TOKYO (Reuters) - Japanese Prime Minister Taro Aso tried to rally his fracturing party on Sunday ahead of an election this year it looks set to lose, vowing to turn around a worsening recession and win over disillusioned voters.
Aso, 68, is struggling to manage his Liberal Democratic Party (LDP) in the face of newly confident opposition parties, who control parliament’s upper house and have threatened to stall bills in a bid to force an early election.
The unpopular leader has ruled out a snap poll for now but an election must be held by October at the latest.
“Of all the parties out there, only the LDP can rightly deal with this economic crisis,” Aso told an annual party convention, at which members sang the party anthem and listened to a pep talk from an Olympic synchronized swimming medalist.
“I want to express my determination to take leadership and fight on,” he said to applause.
Hours later, at a hotel across town, main opposition Democratic Party of Japan (DPJ) Ichiro Ozawa blasted Aso’s policies and urged voters to oust the LDP and its junior partner, the New Komeito, at the polls.

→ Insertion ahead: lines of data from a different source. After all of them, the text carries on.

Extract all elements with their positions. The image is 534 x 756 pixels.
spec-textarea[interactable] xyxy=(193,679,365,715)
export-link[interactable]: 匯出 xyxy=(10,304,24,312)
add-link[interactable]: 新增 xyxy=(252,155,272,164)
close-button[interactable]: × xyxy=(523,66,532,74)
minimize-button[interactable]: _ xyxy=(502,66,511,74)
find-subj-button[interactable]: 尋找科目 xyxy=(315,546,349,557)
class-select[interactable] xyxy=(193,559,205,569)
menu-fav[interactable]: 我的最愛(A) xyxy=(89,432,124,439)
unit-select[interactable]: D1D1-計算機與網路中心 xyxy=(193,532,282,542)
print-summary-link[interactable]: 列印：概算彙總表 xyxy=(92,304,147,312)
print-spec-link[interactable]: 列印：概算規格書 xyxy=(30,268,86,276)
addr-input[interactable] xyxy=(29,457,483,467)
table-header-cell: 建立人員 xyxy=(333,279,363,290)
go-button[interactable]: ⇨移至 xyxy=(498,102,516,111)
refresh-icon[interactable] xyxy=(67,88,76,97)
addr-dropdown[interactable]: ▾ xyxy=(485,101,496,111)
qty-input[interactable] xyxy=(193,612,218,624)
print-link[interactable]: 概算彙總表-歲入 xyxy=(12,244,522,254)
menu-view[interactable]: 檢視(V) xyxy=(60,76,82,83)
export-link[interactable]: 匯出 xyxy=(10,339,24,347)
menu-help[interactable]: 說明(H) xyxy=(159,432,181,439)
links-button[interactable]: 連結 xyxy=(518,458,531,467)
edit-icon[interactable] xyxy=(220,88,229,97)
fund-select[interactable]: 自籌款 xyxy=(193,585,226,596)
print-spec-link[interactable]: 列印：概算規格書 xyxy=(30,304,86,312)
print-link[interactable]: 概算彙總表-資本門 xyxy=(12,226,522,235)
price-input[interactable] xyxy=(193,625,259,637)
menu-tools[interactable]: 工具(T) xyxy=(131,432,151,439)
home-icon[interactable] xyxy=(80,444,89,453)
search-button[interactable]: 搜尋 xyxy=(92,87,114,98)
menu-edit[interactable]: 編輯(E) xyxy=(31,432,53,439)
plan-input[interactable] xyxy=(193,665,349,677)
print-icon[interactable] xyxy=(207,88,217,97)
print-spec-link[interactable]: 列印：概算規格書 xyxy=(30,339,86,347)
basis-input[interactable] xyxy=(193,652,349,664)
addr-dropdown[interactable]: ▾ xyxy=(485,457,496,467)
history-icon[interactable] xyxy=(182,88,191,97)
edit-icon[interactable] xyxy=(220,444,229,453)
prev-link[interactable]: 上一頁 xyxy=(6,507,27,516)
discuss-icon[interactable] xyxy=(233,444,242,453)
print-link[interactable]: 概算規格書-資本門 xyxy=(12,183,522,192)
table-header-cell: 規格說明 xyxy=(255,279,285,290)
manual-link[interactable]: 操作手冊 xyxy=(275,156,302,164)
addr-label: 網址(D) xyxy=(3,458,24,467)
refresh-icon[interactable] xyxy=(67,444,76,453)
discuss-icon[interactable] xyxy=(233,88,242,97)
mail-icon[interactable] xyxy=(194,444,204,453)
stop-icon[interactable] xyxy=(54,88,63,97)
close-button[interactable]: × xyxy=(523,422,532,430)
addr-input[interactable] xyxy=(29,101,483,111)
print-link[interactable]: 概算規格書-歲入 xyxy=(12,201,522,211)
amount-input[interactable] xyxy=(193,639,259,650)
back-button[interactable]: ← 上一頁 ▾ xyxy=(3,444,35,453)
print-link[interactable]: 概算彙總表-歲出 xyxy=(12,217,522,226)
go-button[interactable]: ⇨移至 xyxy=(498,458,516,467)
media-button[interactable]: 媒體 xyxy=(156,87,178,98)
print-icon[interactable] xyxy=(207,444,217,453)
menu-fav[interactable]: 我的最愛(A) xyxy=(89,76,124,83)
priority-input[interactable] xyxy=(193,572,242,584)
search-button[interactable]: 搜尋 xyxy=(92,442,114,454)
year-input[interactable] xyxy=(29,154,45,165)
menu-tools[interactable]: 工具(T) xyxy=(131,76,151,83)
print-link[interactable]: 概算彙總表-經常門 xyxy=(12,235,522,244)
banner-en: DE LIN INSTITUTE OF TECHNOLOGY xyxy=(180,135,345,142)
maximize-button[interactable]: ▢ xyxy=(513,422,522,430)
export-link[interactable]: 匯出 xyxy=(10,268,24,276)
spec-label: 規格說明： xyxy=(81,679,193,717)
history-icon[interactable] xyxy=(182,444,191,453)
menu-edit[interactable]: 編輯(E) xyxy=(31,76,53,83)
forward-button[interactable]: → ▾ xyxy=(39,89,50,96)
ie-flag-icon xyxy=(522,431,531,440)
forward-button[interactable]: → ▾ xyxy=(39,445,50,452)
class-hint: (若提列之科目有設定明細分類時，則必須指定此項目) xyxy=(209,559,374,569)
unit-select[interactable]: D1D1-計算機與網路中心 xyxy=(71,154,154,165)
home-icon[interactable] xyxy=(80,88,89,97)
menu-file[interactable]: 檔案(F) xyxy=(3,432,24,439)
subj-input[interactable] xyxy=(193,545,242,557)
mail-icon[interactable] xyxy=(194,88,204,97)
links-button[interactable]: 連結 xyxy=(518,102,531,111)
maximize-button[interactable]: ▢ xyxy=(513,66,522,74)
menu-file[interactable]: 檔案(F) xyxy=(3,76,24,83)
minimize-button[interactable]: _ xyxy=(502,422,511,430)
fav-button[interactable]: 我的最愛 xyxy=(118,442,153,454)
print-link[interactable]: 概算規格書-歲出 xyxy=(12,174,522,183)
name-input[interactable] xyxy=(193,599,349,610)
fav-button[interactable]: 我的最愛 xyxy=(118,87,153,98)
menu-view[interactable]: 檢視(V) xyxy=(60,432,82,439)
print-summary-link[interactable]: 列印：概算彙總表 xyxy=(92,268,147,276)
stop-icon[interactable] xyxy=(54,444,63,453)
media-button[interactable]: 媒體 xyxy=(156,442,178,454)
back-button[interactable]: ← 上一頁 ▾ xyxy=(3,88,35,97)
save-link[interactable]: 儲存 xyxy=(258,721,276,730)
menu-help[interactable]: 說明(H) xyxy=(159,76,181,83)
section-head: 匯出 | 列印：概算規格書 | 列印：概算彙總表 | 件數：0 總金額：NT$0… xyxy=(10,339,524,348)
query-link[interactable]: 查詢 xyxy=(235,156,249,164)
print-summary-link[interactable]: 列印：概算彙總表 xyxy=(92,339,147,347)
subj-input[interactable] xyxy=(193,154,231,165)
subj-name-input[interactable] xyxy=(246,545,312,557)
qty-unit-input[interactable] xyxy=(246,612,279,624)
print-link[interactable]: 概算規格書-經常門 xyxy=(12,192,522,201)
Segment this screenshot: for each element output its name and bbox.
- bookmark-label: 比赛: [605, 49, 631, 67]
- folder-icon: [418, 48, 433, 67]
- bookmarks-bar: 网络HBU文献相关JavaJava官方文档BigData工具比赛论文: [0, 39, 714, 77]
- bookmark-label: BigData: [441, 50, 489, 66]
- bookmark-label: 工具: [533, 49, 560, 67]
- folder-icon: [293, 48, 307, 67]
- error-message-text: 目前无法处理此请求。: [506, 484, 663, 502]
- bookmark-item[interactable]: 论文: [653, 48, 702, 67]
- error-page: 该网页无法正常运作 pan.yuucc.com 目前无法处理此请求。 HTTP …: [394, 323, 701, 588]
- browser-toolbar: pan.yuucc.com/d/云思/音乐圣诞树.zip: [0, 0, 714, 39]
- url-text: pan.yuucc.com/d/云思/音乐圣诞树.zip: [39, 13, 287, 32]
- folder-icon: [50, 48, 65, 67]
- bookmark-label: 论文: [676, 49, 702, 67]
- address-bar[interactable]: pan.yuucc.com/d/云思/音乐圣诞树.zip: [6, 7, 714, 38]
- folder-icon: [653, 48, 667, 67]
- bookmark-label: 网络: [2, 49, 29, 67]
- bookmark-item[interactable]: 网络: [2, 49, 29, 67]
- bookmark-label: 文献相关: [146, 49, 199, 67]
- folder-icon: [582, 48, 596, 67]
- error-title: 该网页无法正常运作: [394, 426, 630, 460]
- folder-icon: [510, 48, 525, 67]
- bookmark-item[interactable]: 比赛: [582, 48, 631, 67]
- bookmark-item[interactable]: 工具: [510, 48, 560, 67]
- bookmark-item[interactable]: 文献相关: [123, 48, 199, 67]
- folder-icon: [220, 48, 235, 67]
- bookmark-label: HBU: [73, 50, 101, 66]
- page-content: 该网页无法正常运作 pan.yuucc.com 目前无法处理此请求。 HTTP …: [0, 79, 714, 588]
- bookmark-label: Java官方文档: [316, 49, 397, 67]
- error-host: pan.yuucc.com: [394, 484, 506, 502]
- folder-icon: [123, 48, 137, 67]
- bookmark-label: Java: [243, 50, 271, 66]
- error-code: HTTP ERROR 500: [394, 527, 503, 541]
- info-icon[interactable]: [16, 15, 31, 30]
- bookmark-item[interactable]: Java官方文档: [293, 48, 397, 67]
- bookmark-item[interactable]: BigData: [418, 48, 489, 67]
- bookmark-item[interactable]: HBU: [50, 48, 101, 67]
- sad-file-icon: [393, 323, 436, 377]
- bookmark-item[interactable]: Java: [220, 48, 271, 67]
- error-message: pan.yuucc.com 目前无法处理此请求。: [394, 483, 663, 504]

“Every day that the LDP and the New Komeito stay in power, the damage to the people’s livelihood increases,” Ozawa said.
“I think that in reality, this economic crisis is a good opportunity to achieve a major shift in Japan,” added Ozawa, a former LDP heavyweight who bolted the party in 1993 and helped briefly oust it. “I think we can achieve this shift in the system ... precisely because many people are aware of the crisis.”
An outspoken nationalist and fan of manga comic books, Aso was chosen by the LDP last September to woo a public fed up with politics after two leaders quit abruptly in less than a year.
But with Aso’s support ratings having fallen to below 20 percent, LDP lawmakers are increasingly worried that the party is facing the end of more than five decades of near-unbroken rule.
In a sign of the party’s fraying unity, ex-financial services minister Yoshimi Watanabe quit the party last week after his calls for an early election and other policy demands were ignored.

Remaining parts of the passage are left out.